---------- EXERCISE INPUT ----------
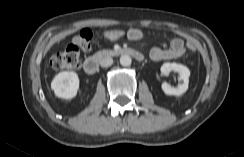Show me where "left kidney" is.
Segmentation results:
<instances>
[{
	"instance_id": "5707ae66",
	"label": "left kidney",
	"mask_w": 244,
	"mask_h": 157,
	"mask_svg": "<svg viewBox=\"0 0 244 157\" xmlns=\"http://www.w3.org/2000/svg\"><path fill=\"white\" fill-rule=\"evenodd\" d=\"M171 71L179 74V83L177 87H172L168 83L164 82L162 84V89L167 95L180 96L188 89L190 70L188 67L178 63L167 62L161 66V73L163 75H168Z\"/></svg>"
}]
</instances>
----------
# EXERCISE AIM
Apart from the pictures, return every entry above exactly as given.

# RESULT
Show me where "left kidney" is.
Segmentation results:
<instances>
[{
	"instance_id": "5707ae66",
	"label": "left kidney",
	"mask_w": 244,
	"mask_h": 157,
	"mask_svg": "<svg viewBox=\"0 0 244 157\" xmlns=\"http://www.w3.org/2000/svg\"><path fill=\"white\" fill-rule=\"evenodd\" d=\"M171 71L179 74V83L177 87H172L168 83L164 82L162 84V89L167 95L180 96L188 89L190 70L188 67L178 63L167 62L161 66V73L163 75H168Z\"/></svg>"
}]
</instances>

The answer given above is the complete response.